• What you have to do: Return only those lines of the material that contain "vscrollbar".

[[ Dataset extract open ]]

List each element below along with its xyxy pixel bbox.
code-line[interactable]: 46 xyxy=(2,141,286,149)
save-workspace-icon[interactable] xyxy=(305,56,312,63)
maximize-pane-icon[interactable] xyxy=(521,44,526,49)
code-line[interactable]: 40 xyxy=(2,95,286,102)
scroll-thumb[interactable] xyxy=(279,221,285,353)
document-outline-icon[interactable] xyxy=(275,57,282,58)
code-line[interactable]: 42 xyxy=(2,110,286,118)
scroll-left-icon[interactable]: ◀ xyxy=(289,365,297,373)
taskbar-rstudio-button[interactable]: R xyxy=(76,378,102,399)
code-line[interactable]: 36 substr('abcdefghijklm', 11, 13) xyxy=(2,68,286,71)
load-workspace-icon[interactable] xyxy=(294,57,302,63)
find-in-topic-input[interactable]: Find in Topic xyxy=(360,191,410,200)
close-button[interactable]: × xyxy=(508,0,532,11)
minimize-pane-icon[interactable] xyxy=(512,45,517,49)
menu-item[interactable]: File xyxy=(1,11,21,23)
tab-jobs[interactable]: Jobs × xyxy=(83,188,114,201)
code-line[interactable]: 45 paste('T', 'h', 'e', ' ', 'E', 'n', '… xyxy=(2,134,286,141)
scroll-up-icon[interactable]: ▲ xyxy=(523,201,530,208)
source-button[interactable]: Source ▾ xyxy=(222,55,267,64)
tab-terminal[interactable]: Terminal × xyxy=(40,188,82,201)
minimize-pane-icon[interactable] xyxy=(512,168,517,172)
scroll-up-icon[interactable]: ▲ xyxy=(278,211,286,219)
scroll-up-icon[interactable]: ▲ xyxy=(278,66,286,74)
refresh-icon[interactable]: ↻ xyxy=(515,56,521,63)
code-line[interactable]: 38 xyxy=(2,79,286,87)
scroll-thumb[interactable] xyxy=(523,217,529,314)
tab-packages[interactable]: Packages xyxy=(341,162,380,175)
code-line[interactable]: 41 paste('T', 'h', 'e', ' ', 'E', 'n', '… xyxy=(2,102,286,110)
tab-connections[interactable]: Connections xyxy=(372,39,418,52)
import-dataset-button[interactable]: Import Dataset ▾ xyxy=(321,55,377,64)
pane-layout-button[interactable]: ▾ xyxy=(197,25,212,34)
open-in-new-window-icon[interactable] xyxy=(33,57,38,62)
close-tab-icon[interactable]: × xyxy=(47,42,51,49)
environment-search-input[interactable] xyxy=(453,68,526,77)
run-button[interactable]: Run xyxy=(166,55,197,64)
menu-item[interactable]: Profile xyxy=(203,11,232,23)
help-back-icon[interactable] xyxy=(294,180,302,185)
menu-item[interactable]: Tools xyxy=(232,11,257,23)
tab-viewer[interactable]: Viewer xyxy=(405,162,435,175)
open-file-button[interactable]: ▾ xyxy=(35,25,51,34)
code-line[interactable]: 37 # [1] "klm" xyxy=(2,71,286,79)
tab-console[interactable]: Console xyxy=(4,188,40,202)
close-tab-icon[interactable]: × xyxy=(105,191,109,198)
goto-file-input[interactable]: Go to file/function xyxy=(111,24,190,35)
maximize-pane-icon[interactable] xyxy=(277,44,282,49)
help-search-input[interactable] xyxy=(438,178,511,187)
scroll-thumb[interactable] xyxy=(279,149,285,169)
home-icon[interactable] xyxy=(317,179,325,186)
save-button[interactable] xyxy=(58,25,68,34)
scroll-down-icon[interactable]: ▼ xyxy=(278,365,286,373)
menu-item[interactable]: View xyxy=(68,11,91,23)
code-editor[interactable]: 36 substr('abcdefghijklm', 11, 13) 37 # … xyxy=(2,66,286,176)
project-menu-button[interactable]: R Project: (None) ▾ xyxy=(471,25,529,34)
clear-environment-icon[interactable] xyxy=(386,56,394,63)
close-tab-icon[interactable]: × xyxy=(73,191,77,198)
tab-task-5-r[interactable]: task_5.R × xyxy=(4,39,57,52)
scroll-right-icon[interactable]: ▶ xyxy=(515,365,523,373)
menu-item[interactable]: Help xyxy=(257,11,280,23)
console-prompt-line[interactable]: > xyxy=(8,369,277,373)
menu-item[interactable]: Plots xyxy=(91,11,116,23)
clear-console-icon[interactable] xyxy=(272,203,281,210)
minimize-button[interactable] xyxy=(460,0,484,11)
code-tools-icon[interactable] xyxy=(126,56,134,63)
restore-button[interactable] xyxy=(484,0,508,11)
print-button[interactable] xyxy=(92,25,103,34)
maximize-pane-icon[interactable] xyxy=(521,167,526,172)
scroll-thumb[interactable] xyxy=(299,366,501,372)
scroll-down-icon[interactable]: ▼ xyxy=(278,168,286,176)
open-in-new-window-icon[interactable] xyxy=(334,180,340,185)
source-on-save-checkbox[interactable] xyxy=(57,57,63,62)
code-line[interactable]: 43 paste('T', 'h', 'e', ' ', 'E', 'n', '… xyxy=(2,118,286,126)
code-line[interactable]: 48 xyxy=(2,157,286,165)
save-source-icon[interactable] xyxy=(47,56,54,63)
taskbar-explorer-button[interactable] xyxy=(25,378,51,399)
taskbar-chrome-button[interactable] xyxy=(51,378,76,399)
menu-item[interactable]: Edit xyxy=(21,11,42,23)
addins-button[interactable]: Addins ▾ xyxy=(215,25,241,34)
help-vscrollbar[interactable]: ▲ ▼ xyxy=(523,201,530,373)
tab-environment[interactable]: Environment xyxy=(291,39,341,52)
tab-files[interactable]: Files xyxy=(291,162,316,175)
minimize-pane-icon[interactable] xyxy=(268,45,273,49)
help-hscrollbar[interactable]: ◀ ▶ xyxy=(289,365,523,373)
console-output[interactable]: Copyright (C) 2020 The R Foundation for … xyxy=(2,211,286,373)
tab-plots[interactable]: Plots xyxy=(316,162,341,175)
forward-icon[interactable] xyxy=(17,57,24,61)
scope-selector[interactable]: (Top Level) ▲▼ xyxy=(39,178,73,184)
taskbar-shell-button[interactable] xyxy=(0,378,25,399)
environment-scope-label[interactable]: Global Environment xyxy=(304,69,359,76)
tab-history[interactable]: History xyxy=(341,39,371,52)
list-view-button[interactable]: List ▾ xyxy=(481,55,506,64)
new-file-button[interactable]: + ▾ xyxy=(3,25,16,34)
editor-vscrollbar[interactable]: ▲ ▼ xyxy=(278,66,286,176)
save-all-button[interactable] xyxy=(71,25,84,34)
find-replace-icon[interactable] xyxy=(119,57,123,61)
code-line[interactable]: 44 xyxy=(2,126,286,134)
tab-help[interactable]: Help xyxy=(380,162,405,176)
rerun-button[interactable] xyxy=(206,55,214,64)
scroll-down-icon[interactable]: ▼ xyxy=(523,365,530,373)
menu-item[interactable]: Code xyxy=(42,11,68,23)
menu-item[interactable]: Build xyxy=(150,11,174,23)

[[ Dataset extract closed ]]

• Written solution:
help-vscrollbar[interactable]: ▲ ▼ xyxy=(523,201,530,373)
editor-vscrollbar[interactable]: ▲ ▼ xyxy=(278,66,286,176)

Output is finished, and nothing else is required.